Question

Find the principal value of \(\cos^{-1}\left(-\frac{1}{\sqrt{2}}\right)\).

Hint:

Remember the principal value ranges for inverse trigonometric functions. For \(\cos^{-1}(x)\), it's \([0, \pi]\) (Quadrants I and II). For \(\sin^{-1}(x)\) and \(\tan^{-1}(x)\), it's \([-\frac{\pi}{2}, \frac{\pi}{2}]\) (Quadrants I and IV). This is crucial for finding the correct principal value.

Answer 1

Step 1: Understanding the Concept:
The principal value of an inverse trigonometric function, \(\cos^{-1}(x)\), is the unique angle \(\theta\) in the range \([0, \pi]\) such that \(\cos(\theta) = x\).

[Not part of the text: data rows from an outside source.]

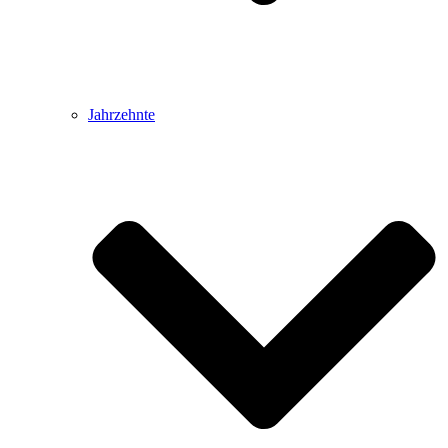
Jahrzehnte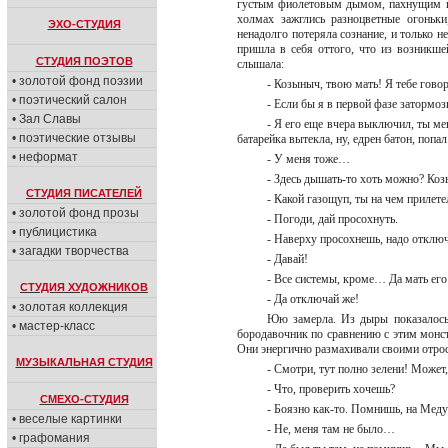
густым фиолетовым дымом, пахнущим гл
холмах зажглись разноцветные огоньк
ЭХО-СТУДИЯ
ненадолго потеряла сознание, и только 
пришла в себя оттого, что из возникш
СТУДИЯ ПОЭТОВ
слышала:
• золотой фонд поэзии
- Козыныч, твою мать! Я тебе гово
• поэтический салон
- Если бы я в первой фазе затормо
• Зал Славы
- Я его еще вчера выключил, ты мен
• поэтические отзывы
батарейка вытекла, ну, едрен батон, попа
• неформат
- У меня тоже…
- Здесь дышать-то хоть можно? Коз
СТУДИЯ ПИСАТЕЛЕЙ
- Какой газощуп, ты на чем прилет
• золотой фонд прозы
- Погоди, дай просохнуть.
• публицистика
- Наверху просохнешь, надо отключ
• загадки творчества
- Давай!
- Все системы, кроме… Да мать его
СТУДИЯ ХУДОЖНИКОВ
- Да отключай же!
• золотая коллекция
Юю замерла. Из дыры показалось 
• мастер-класс
бородавочник по сравнению с этим монс
Они энергично размахивали своими отро
МУЗЫКАЛЬНАЯ СТУДИЯ
- Смотри, тут полно зелени! Может
- Что, проверить хочешь?
СМЕХО-СТУДИЯ
- Боязно как-то. Помнишь, на Меду
• веселые картинки
- Не, меня там не было…
• графомания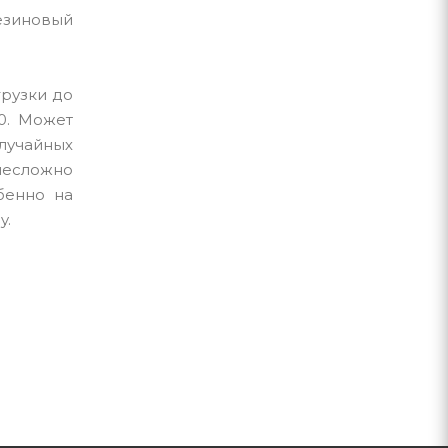
езиновый
грузки до
50. Может
случайных
несложно
бенно на
y.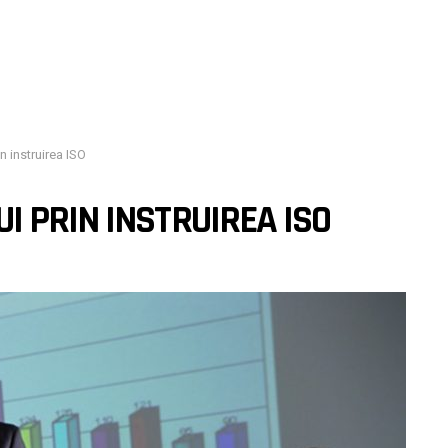
 instruirea ISO
 PRIN INSTRUIREA ISO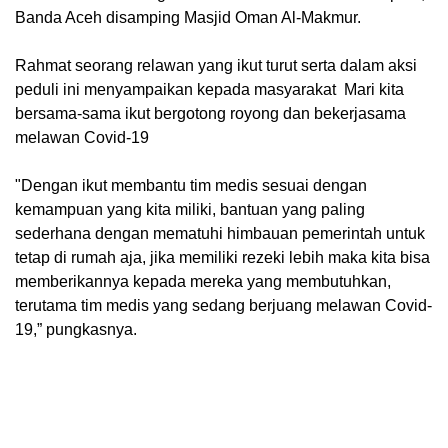
Banda Aceh disamping Masjid Oman Al-Makmur.
Rahmat seorang relawan yang ikut turut serta dalam aksi
peduli ini menyampaikan kepada masyarakat Mari kita
bersama-sama ikut bergotong royong dan bekerjasama
melawan Covid-19
"Dengan ikut membantu tim medis sesuai dengan
kemampuan yang kita miliki, bantuan yang paling
sederhana dengan mematuhi himbauan pemerintah untuk
tetap di rumah aja, jika memiliki rezeki lebih maka kita bisa
memberikannya kepada mereka yang membutuhkan,
terutama tim medis yang sedang berjuang melawan Covid-
19,” pungkasnya.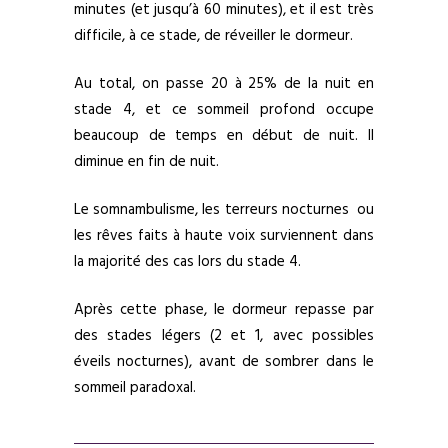
minutes (et jusqu’à 60 minutes), et il est très
difficile, à ce stade, de réveiller le dormeur.
Au total, on passe 20 à 25% de la nuit en
stade 4, et ce sommeil profond occupe
beaucoup de temps en début de nuit. Il
diminue en fin de nuit.
Le somnambulisme, les terreurs nocturnes ou
les rêves faits à haute voix surviennent dans
la majorité des cas lors du stade 4.
Après cette phase, le dormeur repasse par
des stades légers (2 et 1, avec possibles
éveils nocturnes), avant de sombrer dans le
sommeil paradoxal.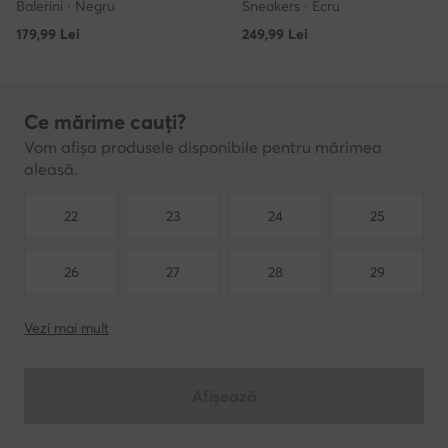
Balerini · Negru
Sneakers · Écru
179,99
Lei
249,99
Lei
Ce mărime cauți?
Vom afișa produsele disponibile pentru mărimea
aleasă.
22
23
24
25
26
27
28
29
Vezi mai mult
Afișează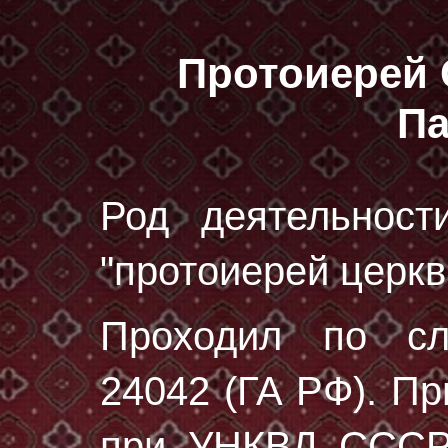
Протоиерей
П
Род деятельност
"протоиерей церкви
Проходил по с
24042 (ГА РФ)
. П
при УНКВД СССР 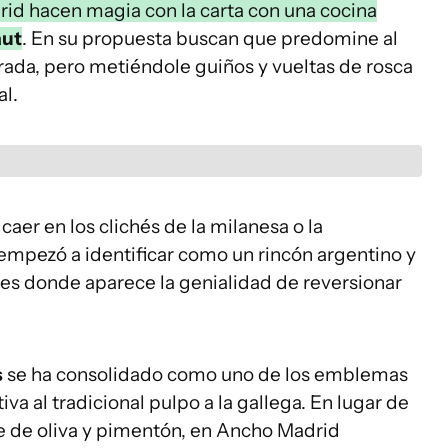
id hacen magia con la carta con una cocina
aut
. En su propuesta buscan que predomine al
ada, pero metiéndole guiños y vueltas de rosca
al.
caer en los clichés de la milanesa o la
empezó a identificar como un rincón argentino y
í es donde aparece la genialidad de reversionar
s
se ha consolidado como uno de los emblemas
va al tradicional pulpo a la gallega. En lugar de
ite de oliva y pimentón, en Ancho Madrid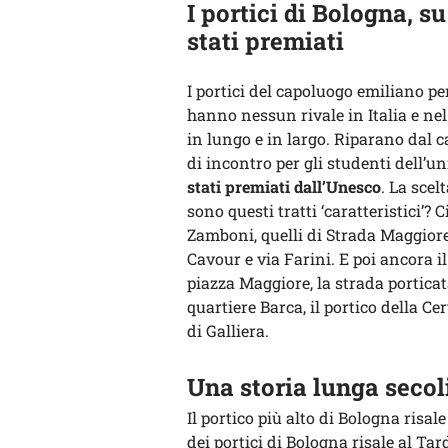
I portici di Bologna, su
stati premiati
I portici del capoluogo emiliano pe
hanno nessun rivale in Italia e nel
in lungo e in largo. Riparano dal c
di incontro per gli studenti dell’uni
stati premiati dall’Unesco
. La scel
sono questi tratti ‘caratteristici’? 
Zamboni, quelli di Strada Maggiore,
Cavour e via Farini. E poi ancora il
piazza Maggiore, la strada porticata
quartiere Barca, il portico della Ce
di Galliera.
Una storia lunga secol
Il portico più alto di Bologna risale 
dei portici di Bologna risale al Ta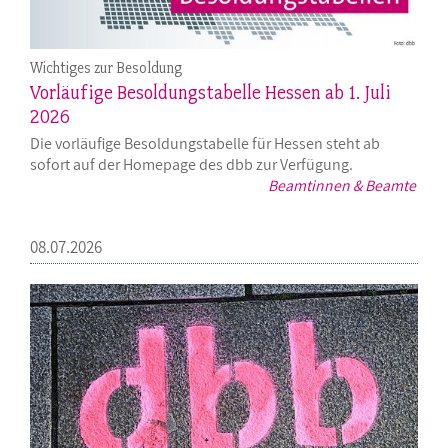
Wichtiges zur Besoldung
Vorläufige Besoldungstabelle Hessen ab 1. Juli
2026
Die vorläufige Besoldungstabelle für Hessen steht ab
sofort auf der Homepage des dbb zur Verfügung.
Beamtinnen & Beamte
08.07.2026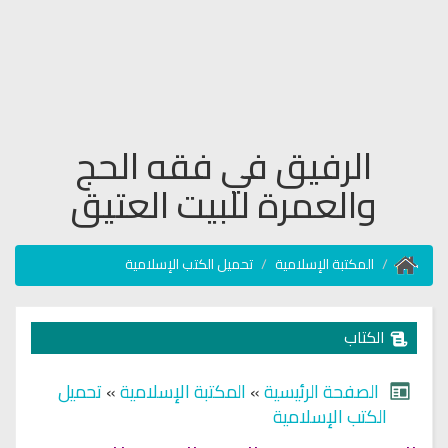
الرفيق في فقه الحج
والعمرة للبيت العتيق
المكتبة الإسلامية
تحميل الكتب الإسلامية
الكتاب
الصفحة الرئيسية
»
المكتبة الإسلامية
»
تحميل
الكتب الإسلامية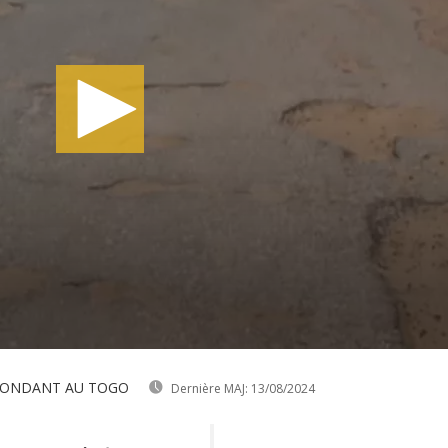
SPONDANT AU TOGO
Dernière MAJ:
13/08/2024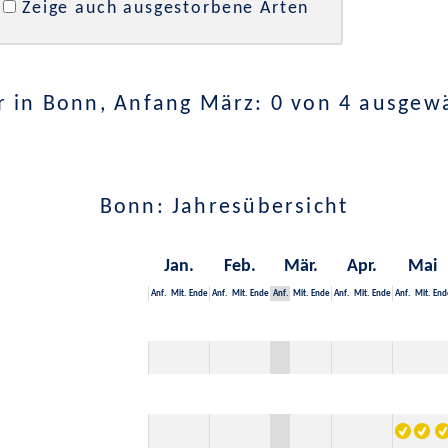
Zeige auch ausgestorbene Arten
 in Bonn, Anfang März: 0 von 4 ausgew
Bonn: Jahresübersicht
Jan.
Feb.
Mär.
Apr.
Mai
Anf.
Mit.
Ende
Anf.
Mit.
Ende
Anf.
Mit.
Ende
Anf.
Mit.
Ende
Anf.
Mit.
End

For negative inputs, we use the identity \(\cos^{-1}(-x) = \pi - \cos^{-1}(x)\).
Step 2: Key Formula or Approach:
1. Use the identity: \(\cos^{-1}(-x) = \pi - \cos^{-1}(x)\).
2. Find the value of \(\cos^{-1}(x)\).
3. Substitute this value back into the identity to find the principal value.
Step 3: Detailed Explanation or Calculation:
We need to find the principal value of \(\cos^{-1}\left(-\frac{1}{\sqrt{2}}\right)\).
Using the identity, we have: \[ \cos^{-1}\left(-\frac{1}{\sqrt{2}}\right) = \pi - \cos^{-1}\left(\frac{1}{\sqrt{2}}\right) \] We know that the angle \(\theta\) in \([0, \pi]\) for which \(\cos(\theta) = \frac{1}{\sqrt{2}}\) is \(\frac{\pi}{4}\).
So, \(\cos^{-1}\left(\frac{1}{\sqrt{2}}\right) = \frac{\pi}{4}\).
Substituting this back: \[ \cos^{-1}\left(-\frac{1}{\sqrt{2}}\right) = \pi - \frac{\pi}{4} \] \[ = \frac{4\pi - \pi}{4} = \frac{3\pi}{4} \] The value \(\frac{3\pi}{4}\) lies in the principal value range of \(\cos^{-1}(x)\), which is \([0, \pi]\).
Step 4: Final Answer:
The principal value of \(\cos^{-1}\left(-\frac{1}{\sqrt{2}}\right)\) is \(\frac{3\pi}{4}\).